In the 1960s, Malcolm X began to grow disillusioned with the Nation of Islam, as well as with its leader Elijah Muhammad. He subsequently embraced Sunni Islam and the civil rights movement after completing the Hajj to Mecca, and became known as el-Hajj Malik el-Shabazz.[A] After a brief period of travel across Africa, he publicly renounced the Nation of Islam and founded the Islamic Muslim Mosque, Inc. (MMI) and the Pan-African Organization of Afro-American Unity (OAAU). Throughout 1964, his conflict with the Nation of Islam intensified, and he was repeatedly sent death threats. On February 21, 1965, he was assassinated. Three Nation members were charged with the murder and given indeterminate life sentences. Speculation about the assassination and whether it was conceived or aided by leading or additional members of the Nation, or with law enforcement agencies, have persisted for decades after the shooting.

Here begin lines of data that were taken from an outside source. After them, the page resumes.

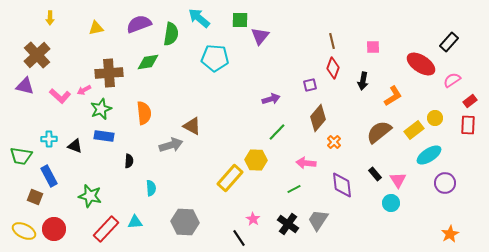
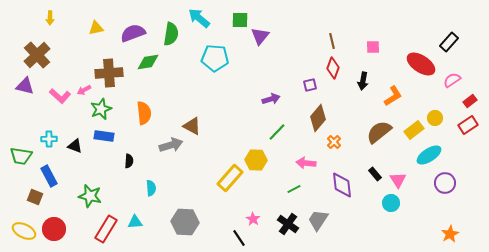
purple semicircle at (139, 24): moved 6 px left, 9 px down
red rectangle at (468, 125): rotated 54 degrees clockwise
red rectangle at (106, 229): rotated 12 degrees counterclockwise
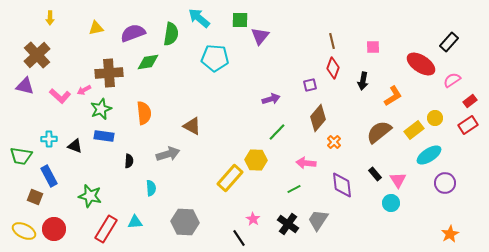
gray arrow at (171, 145): moved 3 px left, 9 px down
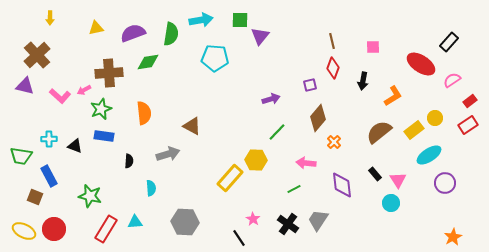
cyan arrow at (199, 18): moved 2 px right, 2 px down; rotated 130 degrees clockwise
orange star at (450, 234): moved 3 px right, 3 px down
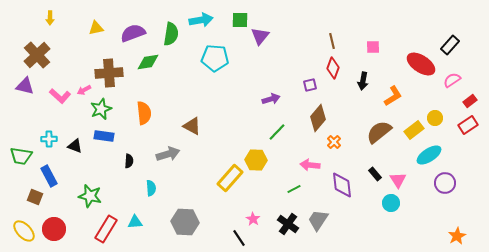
black rectangle at (449, 42): moved 1 px right, 3 px down
pink arrow at (306, 163): moved 4 px right, 2 px down
yellow ellipse at (24, 231): rotated 20 degrees clockwise
orange star at (453, 237): moved 4 px right, 1 px up
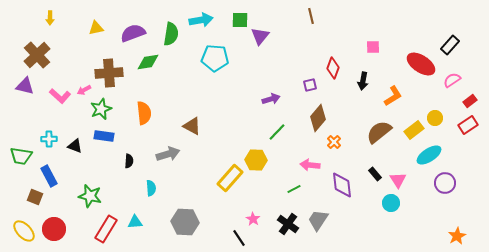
brown line at (332, 41): moved 21 px left, 25 px up
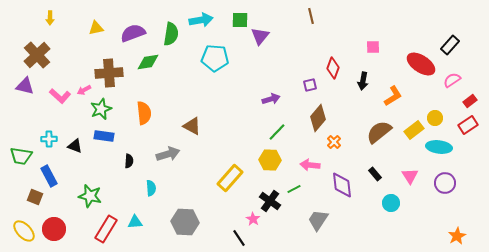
cyan ellipse at (429, 155): moved 10 px right, 8 px up; rotated 40 degrees clockwise
yellow hexagon at (256, 160): moved 14 px right
pink triangle at (398, 180): moved 12 px right, 4 px up
black cross at (288, 224): moved 18 px left, 23 px up
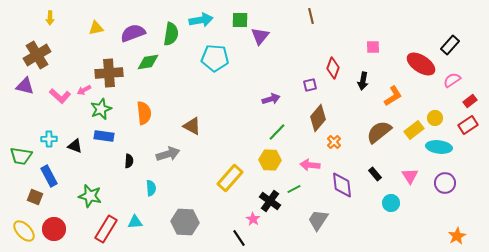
brown cross at (37, 55): rotated 12 degrees clockwise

A controversial figure accused of preaching racism and violence, Malcolm X is also a widely celebrated figure within African-American and Muslim American communities for his pursuit of racial justice. He was posthumously honored with Malcolm X Day, on which he is commemorated in various cities across the United States. Hundreds of streets and schools in the U.S. have been renamed in his honor, while the Audubon Ballroom, the site of his assassination, was partly redeveloped in 2005 to accommodate the Malcolm X and Dr. Betty Shabazz Memorial and Educational Center.